Our modern lives are often defined by existential crisis. In times past, people knew who they were and what they could do. They were limited by class, race, religion, clan, geography, knowledge, opportunity, technology, obligations, marriage, children, and many other factors. Today, we're increasingly "liberated" to define ourselves and our lives. We're told we can accomplish anything we put our minds to and become anything we want to become. This great liberation is accelerating. The transgender movement is the latest manifestation of humanity's rebellion against natural limitation.

The problem with liberation, however, is that it creates psychological stress. The ability to become and achieve anything makes us relentlessly question ourselves. Do we really know ourselves? Are we living truly authentic lives? Are we working hard enough to achieve our potential? Couldn't we be eating healthier? How much free time should we allow ourselves to enjoy? Is our job really the best use of our talents? Shouldn't we be saving more money? Shouldn't we try to maximize our wealth and authority? Is our contentment with a modest net worth really a failure to accumulate as much as we could? Is our contentment with serving the church really a failure to accept the responsibilities of leadership?
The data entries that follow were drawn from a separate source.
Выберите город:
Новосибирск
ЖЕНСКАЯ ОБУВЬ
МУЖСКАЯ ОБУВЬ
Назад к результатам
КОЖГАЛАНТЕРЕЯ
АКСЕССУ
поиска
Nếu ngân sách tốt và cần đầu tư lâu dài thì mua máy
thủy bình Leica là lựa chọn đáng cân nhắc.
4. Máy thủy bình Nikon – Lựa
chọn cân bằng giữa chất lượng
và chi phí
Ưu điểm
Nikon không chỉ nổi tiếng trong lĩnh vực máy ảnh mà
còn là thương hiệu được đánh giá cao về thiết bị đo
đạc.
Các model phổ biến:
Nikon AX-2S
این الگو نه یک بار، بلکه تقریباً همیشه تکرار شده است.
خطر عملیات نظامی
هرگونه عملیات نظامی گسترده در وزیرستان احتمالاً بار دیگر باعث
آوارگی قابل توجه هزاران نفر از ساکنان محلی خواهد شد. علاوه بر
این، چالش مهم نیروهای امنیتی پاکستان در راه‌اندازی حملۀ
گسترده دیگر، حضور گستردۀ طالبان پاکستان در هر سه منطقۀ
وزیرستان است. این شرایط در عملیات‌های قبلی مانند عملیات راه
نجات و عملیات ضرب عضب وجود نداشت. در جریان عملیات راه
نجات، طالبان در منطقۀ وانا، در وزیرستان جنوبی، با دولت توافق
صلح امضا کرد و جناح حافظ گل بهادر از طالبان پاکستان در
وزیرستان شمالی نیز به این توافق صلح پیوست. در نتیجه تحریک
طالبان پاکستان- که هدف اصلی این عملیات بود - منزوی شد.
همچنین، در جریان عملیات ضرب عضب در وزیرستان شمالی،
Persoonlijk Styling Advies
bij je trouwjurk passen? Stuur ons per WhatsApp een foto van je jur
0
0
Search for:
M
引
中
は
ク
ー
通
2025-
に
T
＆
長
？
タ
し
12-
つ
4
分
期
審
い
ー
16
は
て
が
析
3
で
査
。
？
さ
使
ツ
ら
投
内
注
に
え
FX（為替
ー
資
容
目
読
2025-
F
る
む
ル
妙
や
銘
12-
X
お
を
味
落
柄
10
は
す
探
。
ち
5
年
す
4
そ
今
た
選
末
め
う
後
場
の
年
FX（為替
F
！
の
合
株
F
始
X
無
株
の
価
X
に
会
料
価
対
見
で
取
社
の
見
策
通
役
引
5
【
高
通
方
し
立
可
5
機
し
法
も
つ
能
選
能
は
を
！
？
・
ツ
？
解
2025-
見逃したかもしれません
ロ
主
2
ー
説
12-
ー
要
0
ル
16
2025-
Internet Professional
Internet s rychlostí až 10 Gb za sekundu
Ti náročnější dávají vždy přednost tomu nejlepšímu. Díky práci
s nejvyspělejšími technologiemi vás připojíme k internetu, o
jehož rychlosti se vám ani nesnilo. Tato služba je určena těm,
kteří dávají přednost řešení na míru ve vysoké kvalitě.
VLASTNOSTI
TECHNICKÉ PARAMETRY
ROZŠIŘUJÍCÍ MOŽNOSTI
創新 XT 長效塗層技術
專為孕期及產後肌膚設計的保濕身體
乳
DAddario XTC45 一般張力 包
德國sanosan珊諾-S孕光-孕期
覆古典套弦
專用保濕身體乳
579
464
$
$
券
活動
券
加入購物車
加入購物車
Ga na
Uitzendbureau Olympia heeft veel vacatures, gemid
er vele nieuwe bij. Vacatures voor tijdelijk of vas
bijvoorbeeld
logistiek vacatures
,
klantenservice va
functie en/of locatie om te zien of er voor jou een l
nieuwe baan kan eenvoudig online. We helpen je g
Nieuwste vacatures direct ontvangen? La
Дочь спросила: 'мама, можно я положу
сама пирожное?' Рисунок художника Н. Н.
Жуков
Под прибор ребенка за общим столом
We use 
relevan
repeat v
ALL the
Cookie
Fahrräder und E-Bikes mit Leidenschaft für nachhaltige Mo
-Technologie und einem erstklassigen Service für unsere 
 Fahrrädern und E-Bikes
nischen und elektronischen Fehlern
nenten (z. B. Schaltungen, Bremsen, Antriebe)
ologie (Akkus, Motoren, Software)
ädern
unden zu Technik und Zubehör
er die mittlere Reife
Sometimes, our struggles with perfectionism can be redefined as struggles with contentment. How content should we allow ourselves to be? At what point does contentment become sloth? At what point will God hold us accountable for wasting our talents and potential? 
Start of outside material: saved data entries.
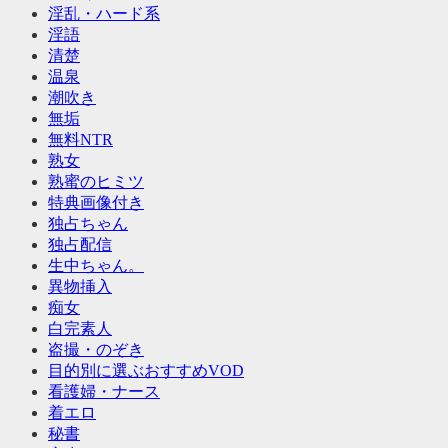
淫乱・ハード系
淫語
清楚
温泉
潮吹き
無垢
無料NTR
熟女
熟蜜のヒミツ
特典画像付き
独占ちゃん
独占配信
生中ちゃん。
異物挿入
痴女
白完素人
盗撮・のぞき
目的別に選ぶおすすめVOD
看護婦・ナース
着エロ
秘書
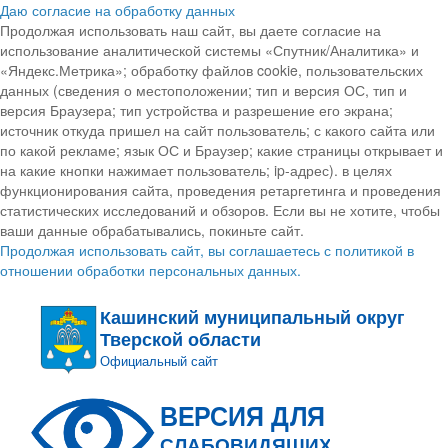
Даю согласие на обработку данных
Продолжая использовать наш сайт, вы даете согласие на
использование аналитической системы «Спутник/Аналитика» и
«Яндекс.Метрика»; обработку файлов cookie, пользовательских
данных (сведения о местоположении; тип и версия ОС, тип и
версия Браузера; тип устройства и разрешение его экрана;
источник откуда пришел на сайт пользователь; с какого сайта или
по какой рекламе; язык ОС и Браузер; какие страницы открывает и
на какие кнопки нажимает пользователь; ip-адрес). в целях
функционирования сайта, проведения ретаргетинга и проведения
статистических исследований и обзоров. Если вы не хотите, чтобы
ваши данные обрабатывались, покиньте сайт.
Продолжая использовать сайт, вы соглашаетесь с политикой в
отношении обработки персональных данных.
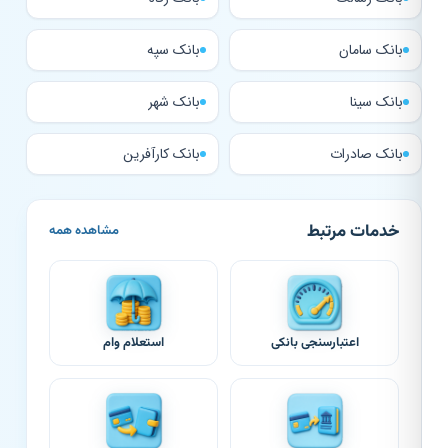
بانک سامان
بانک سپه
بانک سینا
بانک شهر
بانک صادرات
بانک کارآفرین
خدمات مرتبط
مشاهده همه
اعتبارسنجی بانکی
استعلام وام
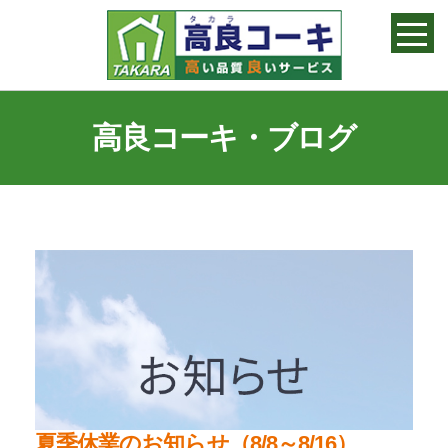
高良コーキ
高良コーキ・ブログ
夏季休業のお知らせ（8/8～8/16）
Does the Bible answer these questions? I don't think it can conclusively answer all our concerns, it's a pre-modern document written before our modern liberation, but I do think it can provide guidance. 

MORALITY IS FREEDOM

"Better is a little with righteousness than great revenues with injustice." -Proverbs 16:8
"What causes quarrels and what causes fights among you? Is it not this, that your passions are at war within you? You desire and do not have, so you murder. You covet and cannot obtain, so you fight and quarrel. You do not have, because you do not ask. You ask and do not receive, because you ask wrongly, to spend it on your passions." -James 4:1-10

Firstly, contentment should be defined within the limits of morality. Morality is often considered oppressive, but it has a liberating component ("freedom" is relative). In the daunting face of unlimited freedom, morality restricts us and allows us to say to ourselves: "enough." Christians have the freedom to say "no" to immorality. For example, faced with the temptation to have sex with as many girls as possible, based on the demands of pleasure and peer pressure, a young Christian man can simply say "no" to this ambition and content himself with non-participation. Without morality, many people feel they aren't "living it up" or truly experiencing youth without pursuing their lusts. Morality allows for relaxation.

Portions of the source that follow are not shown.